La Conchita Mon Amour (detail)

Divinity need not always draw upon the discourse of beatitude – it rather frequently, if not, as a matter of principle, concerns itself mostly with the narcissistic pleasure of purpose. Alas, the world serves no purpose, and if it does, we are certainly not its object.

Challenge, the fountain of youth, concerns itself without purpose; and in spite of reason; this is what the drones of enlightenment have forgotten. Confrontation reveals the world to itself, even while the world threatens retribution. But there is no destiny in this, only the dignity of a stand in the face of nothing, for which after all, no dignity is required – that is why the world gets along fine without much of it.
So then, divinity is an exercise in complicity; challenge is that of discovery. The world would rather be destroyed than be discovered; it guards its secrets with the force of inertia. Art that claims to be art lodges itself within this tribulation. With regard to complicity, there is perhaps, no more complicit figure in all of history than the mother of God. Bearing His son for the purpose of sacrifice, she delivers the Lamb for slaughter.
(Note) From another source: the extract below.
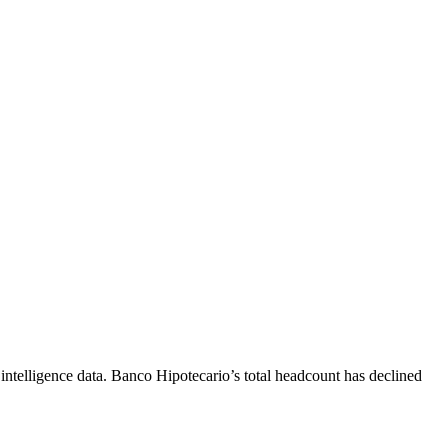
ntelligence data.
Banco Hipotecario
’s total headcount has
declined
Giotto’s Ognissanti Madonna (1310) reveals such a historical complicity, also while it betrays the unconscious duality of the demonic and the angelic within each melancholy angel’s face.

Giotto, Ognissanti Madonna (1310)

Surrounded by the desire of double agents, her image colludes in the remembrance of the universal Crusade; that which rendered a most beautiful tribulation of an absolute irrelevance in the world’s eyes.

Marcel Duchamp Fountain (1917)

Duchamp’s urinal presents the world with a challenge in the figure of its own detritus, but perhaps that sort of thing is no longer enough. Soon we need bigger and better divergences; more awkward confrontations, more uncomfortable scenarios; a more substantial affront. Human beings scrambling to survive by jumping to their deaths from the burning buildings of the World Trade Center; the devastation of New Orleans; the car fires of suburban Paris; the sloughing off of California onto La Conchita, a reclamation project wrought by the world’s indifference to humanity: a urinal seems a bit banal in the face of all this, no?

Of course, we have had wars and plagues before, and little seems novel under the Sun and so on. But to recognize that somehow, now, we are on a discrete plateau, is really to see the difference that is generational, if somewhat duplicitous. In the past, we could only admire things whole: New Orleans, the Twin Towers, New York City, Paris, La Conchita, etc. Today we learn to admire them in pieces – a bizarre twist in the always rational Western plot. If we doubt our circumstances today, at least we can rest assured that, unlike our Renaissance counterparts, such as Jeronimo de Carranza, we no longer suspect that the solution to doubt lies in the “invincibility of truth”, but on the contrary, in the invention of truth in the face of a world that considers us suspect. An invention such as McPhee’s La Conchita, is one such clarification of our indictment in the eyes of the world.

Jean Baudrillard, Toronto (1995)5


About the Author
Nicholas Ruiz III was born in New York City. He teaches bioethics, ethics and critical thought in the department of Humanities at Kaplan University. He is the author of The Metaphysics of Capital, (Intertheory Press, 2006). He is also the editor of Kritikos: http://intertheory.org


Endnotes
1 – Jean Baudrillard. The Perfect Crime. New York : Verso, 1996:97-98.

2 – Jean Baudrillard. The Ecstasy of Communication. New York : Semiotext(e), 1988:95).

3 – http://www.christinamcphee.net/la_conchita_/texts/la_conchita_sitestudy.html (link no longer active 2019)

4 – Joseph Arthur. “Invisible Hands” from the compact disc Come to where I’m from, Real World Records (2000).

5 – Jean Baudrillard. Photographies: 1985-1998. Ostfilern-Ruit, Germany: Hatje-Cantz, 1999.